Browser-based management tools, which let managers and technicians view management data from any desktop, regardless of its operating system or location, are another way Pansini hopes to cut costs and increase network flexibility. With a common point of presentation, rather than proprietary platforms, "you can eliminate a lot of the costs associated with running different applications on different platforms," he says. Despite the benefits of many of these new tools, Pansini warns against what he calls "tool creep." "There are so many cool applications out there, it's tempting to start collecting them," he says. At some point, however, the networking staffers will wind up spending too much time learning new applications instead of getting the maximum value out of what they already have.
While keeping management toolkits to a manageable size is smart, E-commerce is clearly creating the need for new network-monitoring solutions. Conventional enterprise-network instrumentation simply can't tell IT managers how fast Web-site and business-to-business application response times are across public networks--and good response times are critical to keeping customers happy. That's why E-business executives are turning to vendors, such as Keynote Systems Inc. and NetMechanic Inc., that provide this information by executing "dummy" transactions and queries from various points on the globe.
"It really relieves a big burden when you have someone constantly checking your site to make sure you're serving pages and queries properly," says Eric Wolf, senior software engineer at Kansas City Southern Railway, which permits customers to check the status of railroad cars over the Internet. Wolf uses the NetMechanic service, which alerts his staff about problems via their pagers. "If there's any problem, we get alerted with an alphanumeric pager message that lets us get started on solving the problem right away," he says.

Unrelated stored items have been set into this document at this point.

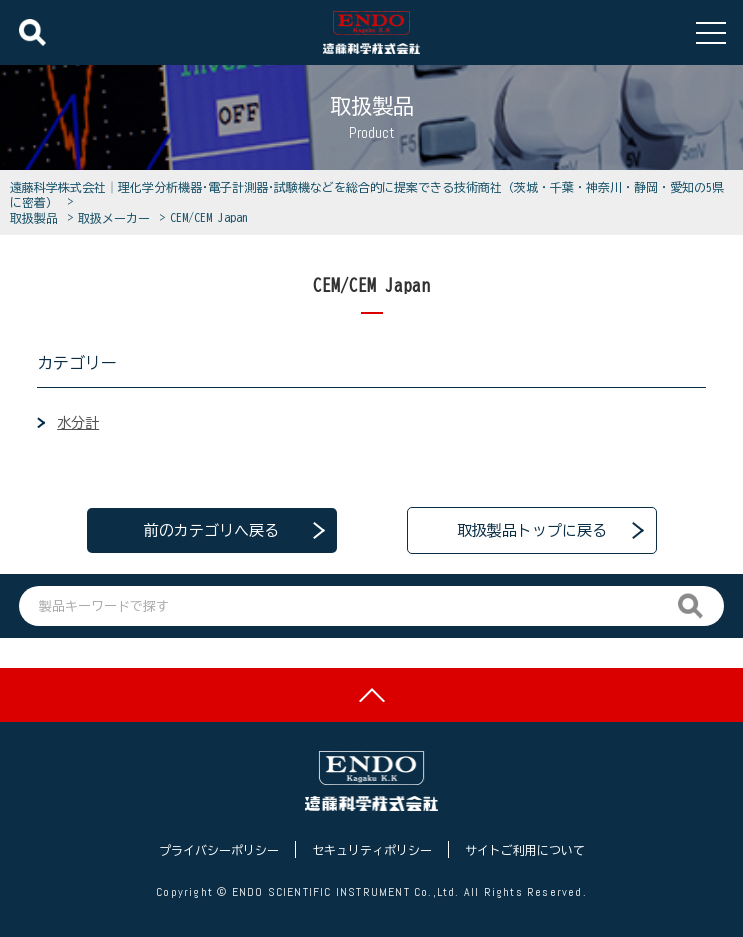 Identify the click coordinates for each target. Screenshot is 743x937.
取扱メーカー (117, 218)
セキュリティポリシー (372, 850)
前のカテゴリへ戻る (211, 530)
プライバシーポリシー (219, 850)
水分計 (78, 423)
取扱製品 (37, 218)
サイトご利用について (525, 850)
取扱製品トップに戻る (532, 530) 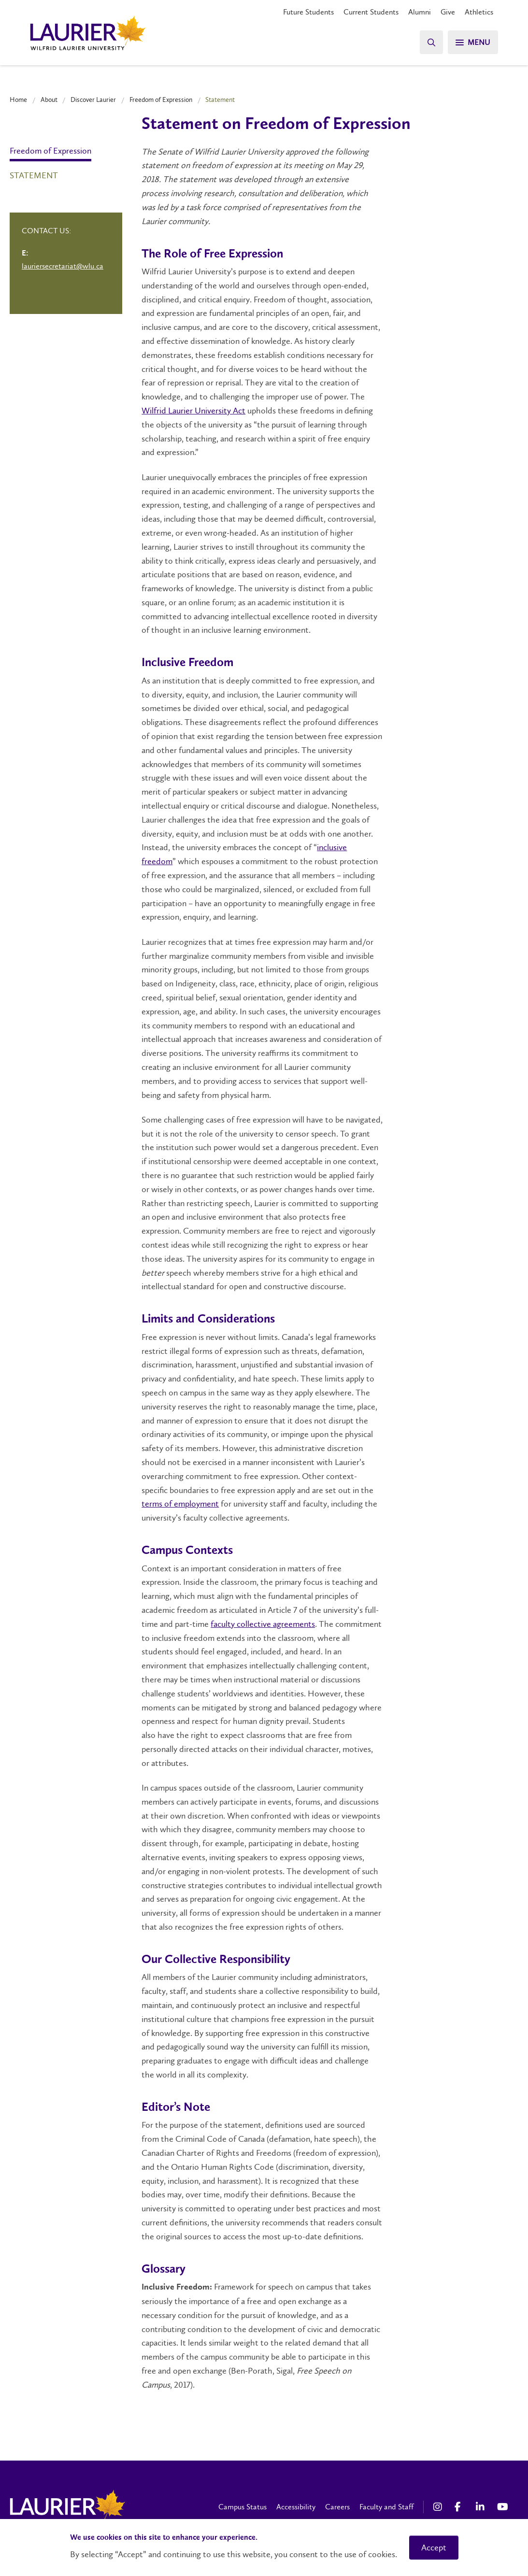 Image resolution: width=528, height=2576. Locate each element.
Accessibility (295, 2506)
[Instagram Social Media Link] (439, 2507)
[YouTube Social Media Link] (503, 2507)
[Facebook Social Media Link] (460, 2507)
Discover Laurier (93, 99)
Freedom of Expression (160, 99)
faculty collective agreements (263, 1624)
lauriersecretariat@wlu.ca (62, 265)
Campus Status (242, 2506)
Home (18, 99)
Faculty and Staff (386, 2506)
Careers (337, 2506)
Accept (433, 2547)
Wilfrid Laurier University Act (193, 410)
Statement (34, 175)
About (49, 99)
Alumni (419, 11)
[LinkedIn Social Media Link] (481, 2507)
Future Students (308, 11)
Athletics (479, 11)
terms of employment (180, 1503)
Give (448, 11)
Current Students (371, 11) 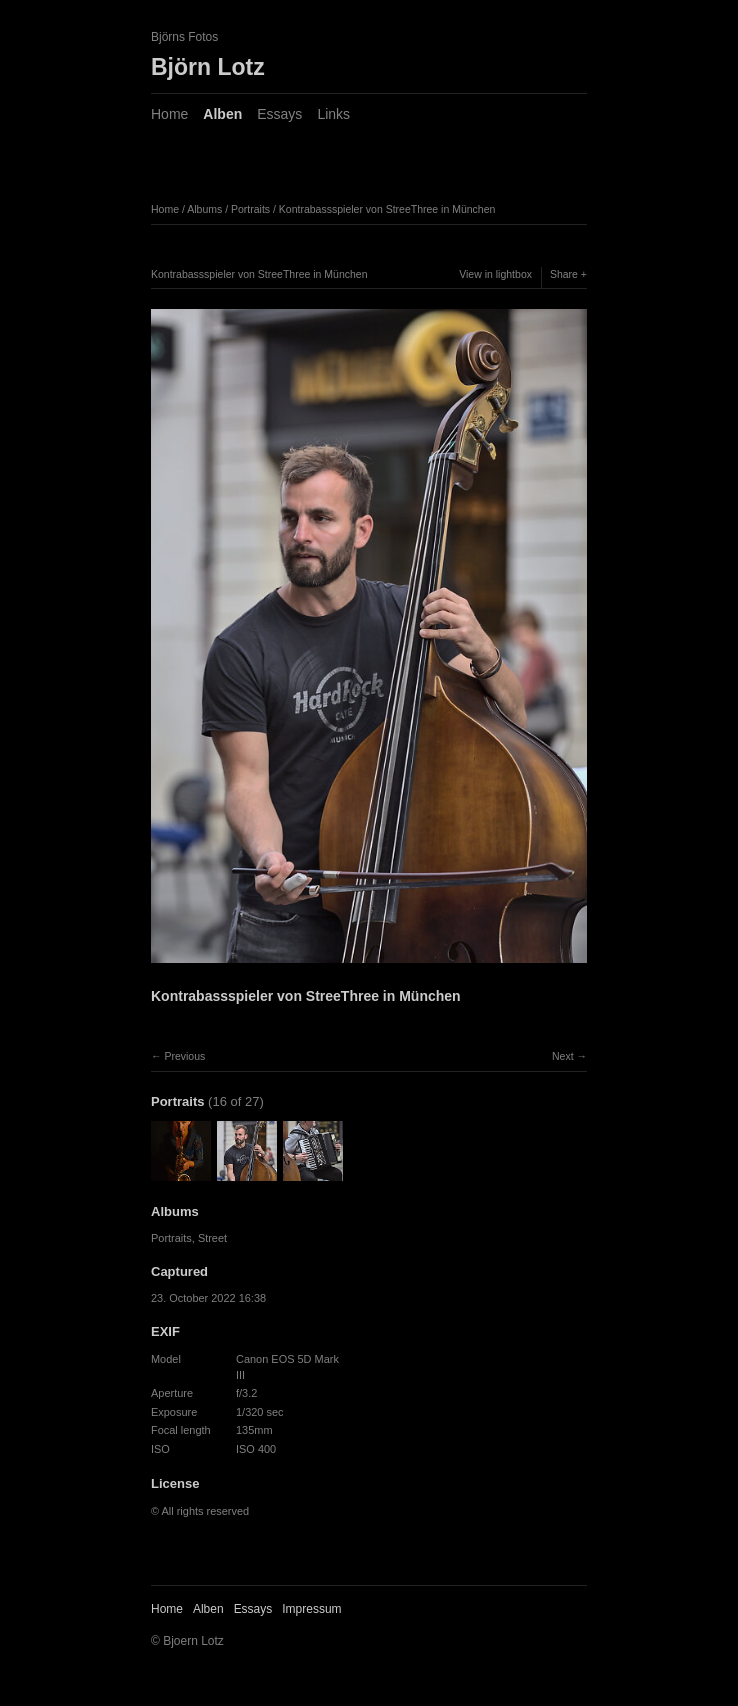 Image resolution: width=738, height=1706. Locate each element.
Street (212, 1238)
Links (333, 114)
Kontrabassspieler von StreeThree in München (387, 209)
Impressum (311, 1609)
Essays (279, 114)
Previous (184, 1056)
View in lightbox (495, 274)
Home (169, 114)
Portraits (250, 209)
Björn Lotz (208, 67)
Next (563, 1056)
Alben (222, 114)
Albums (204, 209) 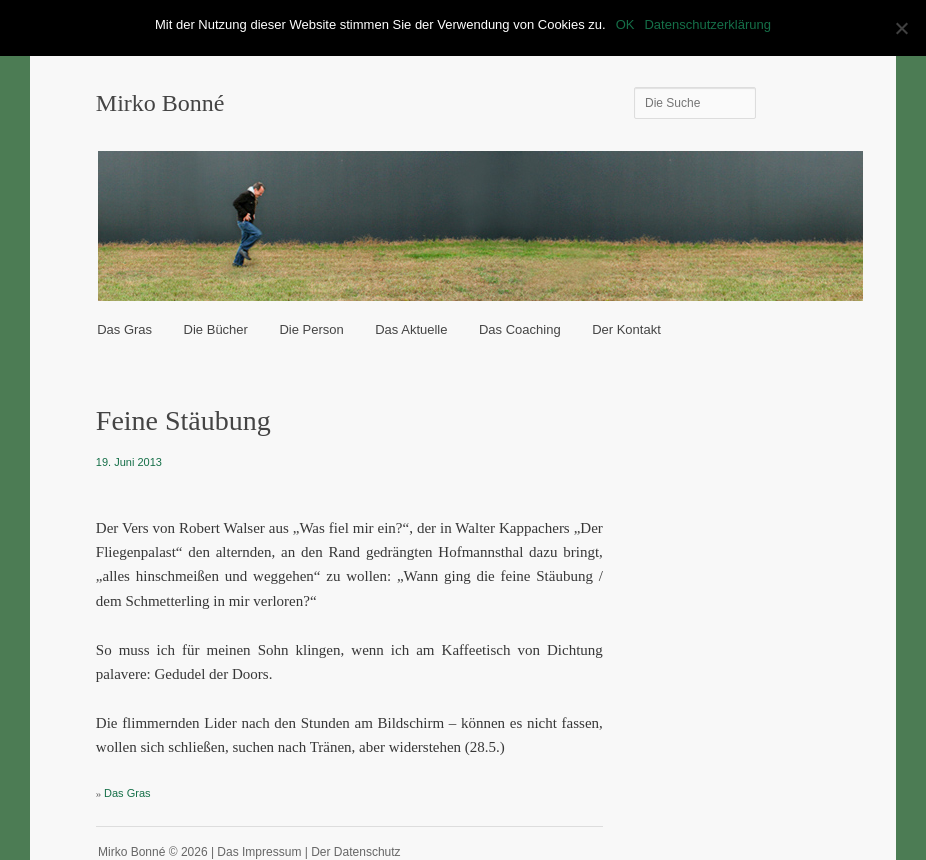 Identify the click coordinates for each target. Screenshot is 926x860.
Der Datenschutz (355, 852)
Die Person (311, 329)
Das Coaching (520, 329)
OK (625, 24)
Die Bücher (216, 329)
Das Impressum (259, 852)
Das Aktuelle (411, 329)
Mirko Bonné (160, 103)
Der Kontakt (626, 329)
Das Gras (124, 329)
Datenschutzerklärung (707, 24) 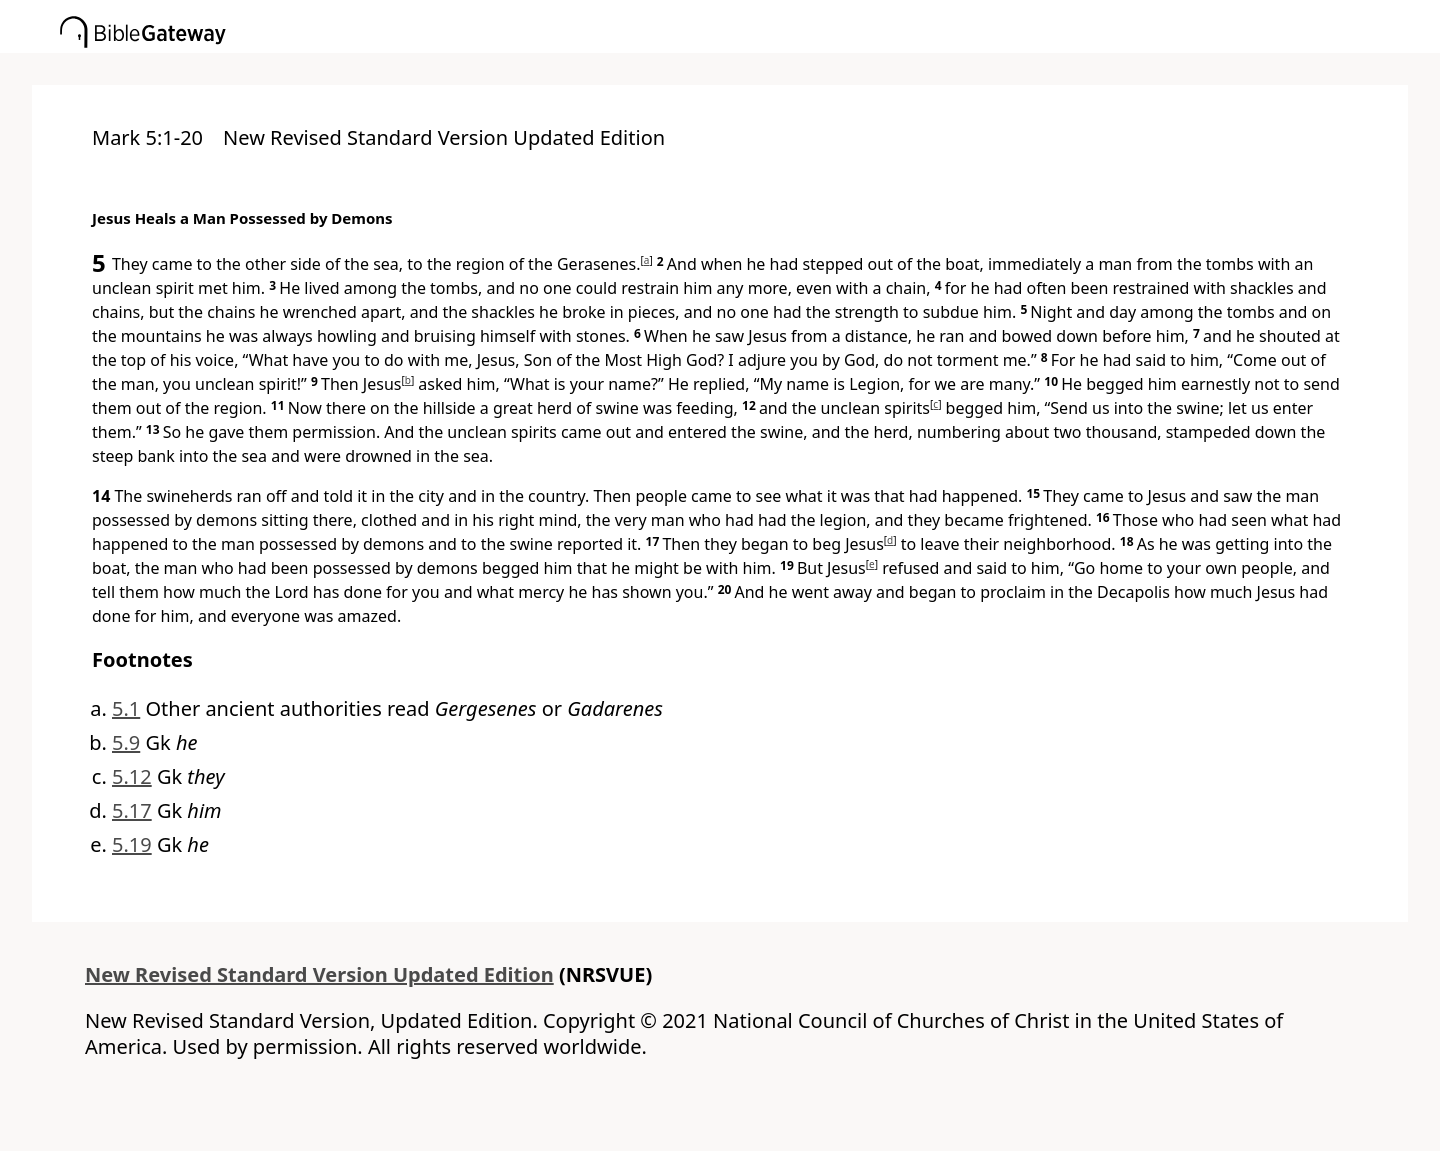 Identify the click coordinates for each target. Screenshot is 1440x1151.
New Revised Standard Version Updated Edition (319, 974)
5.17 (132, 810)
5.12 (132, 776)
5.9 (126, 742)
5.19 (132, 844)
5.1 (126, 708) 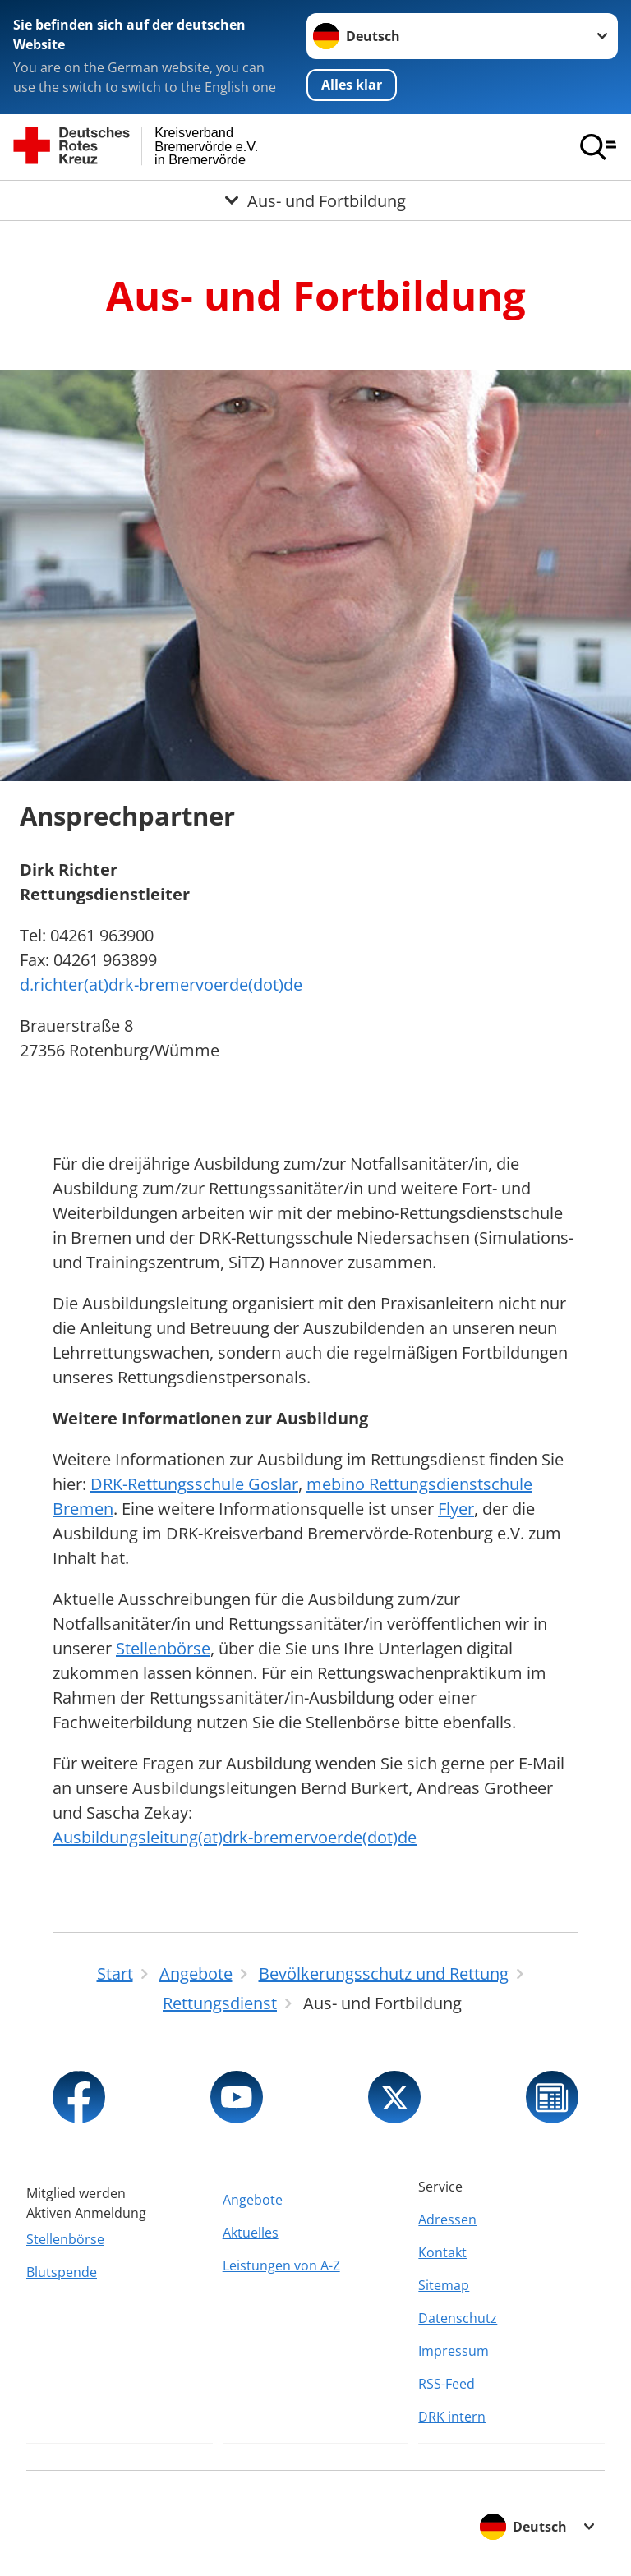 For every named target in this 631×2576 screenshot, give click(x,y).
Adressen (447, 2219)
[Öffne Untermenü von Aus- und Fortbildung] (315, 200)
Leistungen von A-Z (281, 2265)
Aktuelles (251, 2233)
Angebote (253, 2200)
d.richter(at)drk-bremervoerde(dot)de (161, 984)
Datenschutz (457, 2318)
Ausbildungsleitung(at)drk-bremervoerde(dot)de (235, 1837)
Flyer (456, 1508)
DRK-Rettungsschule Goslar (194, 1484)
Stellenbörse (163, 1648)
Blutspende (61, 2272)
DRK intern (452, 2417)
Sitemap (443, 2285)
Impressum (453, 2351)
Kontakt (442, 2252)
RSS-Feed (446, 2384)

Occasionally, events beyond the control of enterprise IT managers can create E-commerce network-management problems. The railway's T1 line, for example, is provided by Sprint, which uses Cisco routers. The railway itself uses equipment from Nortel Networks Corp.'s Bay Networks division. When Sprint does network upgrades, Wolf says, his equipment doesn't automatically reboot and sync up with the carrier's routers. The result is an occasional lost connection--typically at 1 a.m. on a Monday. "If it weren't for NetMechanic, we'd be dead when we arrive in the morning," he says. "With the monitoring service, one of our technicians can get the page, reboot the router right from home, and go back to sleep." At just $10 per month for each monitored URL, Wolf says, the service is well worth its price tag.
While network managers may adopt various tactics for coping with the high stress that E-commerce is putting on their networks, one thing is clear: Network management is a vital component of any successful E-business strategy. What's the choice? Not spending that time and money could be more costly, if not fatal, to E-business efforts.